Scary Movies 3
Through October 22 at the Walter Reade Theater
Shadowing the rollicking 18-film pre-Halloween series at the Walter Reade is the sense that the greatest horror comes from ordinary people confronted with committing terrible acts. Take for example Candyman (1992), part of an eclectically thorough mix that spans staples (foundational werewolf and Dracula pics, Peter Lorre in The Beast with Five Fingers) and post-80s exhumations (The Stepfather, The original Hitcher, Peter Jackson's Dead-Alive). Candyman is known for the titular urban-legend incantation (five times in a mirror summons Tony Todd's pimped-out ghoul with a meathook), but the real fright comes from the abrupt fugue states induced in its grad-student victim-heroine (young Virginia Madsen looking very wholesome-starlet). One of those early 90s white fantasy-nightmares co-starring the Gang-Infested Inner City, it's a pulpy stew of stemwinding legends, and race/independent-woman/tabloid anxieties, plus spooky behind-you voiceover and bee plagues.
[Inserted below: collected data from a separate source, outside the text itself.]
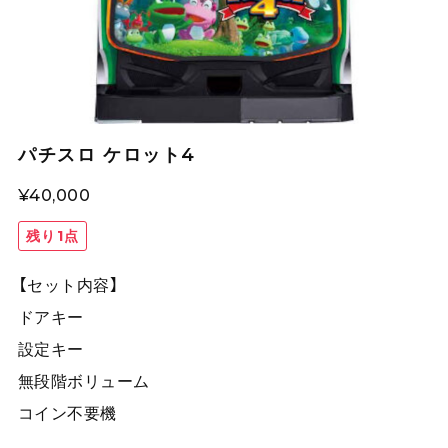
パチスロ ケロット4
¥40,000
残り1点
【セット内容】
ドアキー
設定キー
無段階ボリューム
コイン不要機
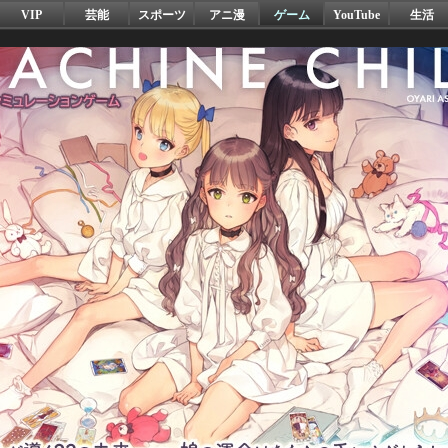
VIP
芸能
スポーツ
アニ漫
ゲーム
YouTube
生活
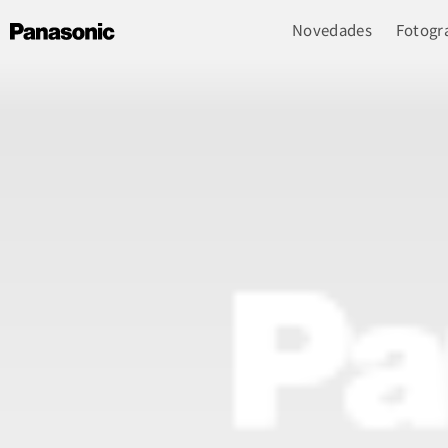
Novedades
Fotogra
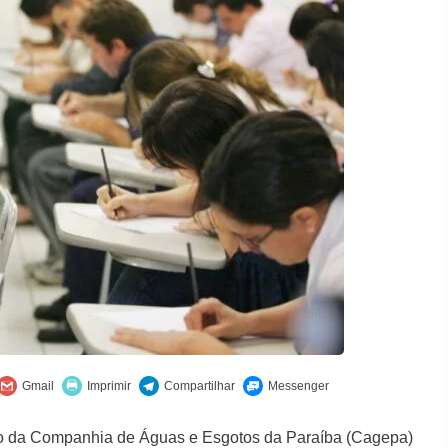
ário da Companhia de Águas e Esgotos da Paraíba (Cagepa)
Likewise, the superb, unnerving Who Can Kill a Child? (a creepy kid classic) asks whether two British tourists can really fight back on a Spanish island village populated by wordless murderous children. And in The Hitcher (the 1986 version), self-defense quandaries also face a California-bound kid who picks up mindfucker Rutger Hauer (and to his credit, tosses him out fairly quickly). In the story scripted by Eric Red, who wrote the similarly twilit-West Near Dark for Kathryn Bigelow, the young man is soon suspected of his ex-passenger's roadside massacres, and, increasingly wild-haired, must fend off sheriffs in balletic Mojave car chases and roadside face-offs.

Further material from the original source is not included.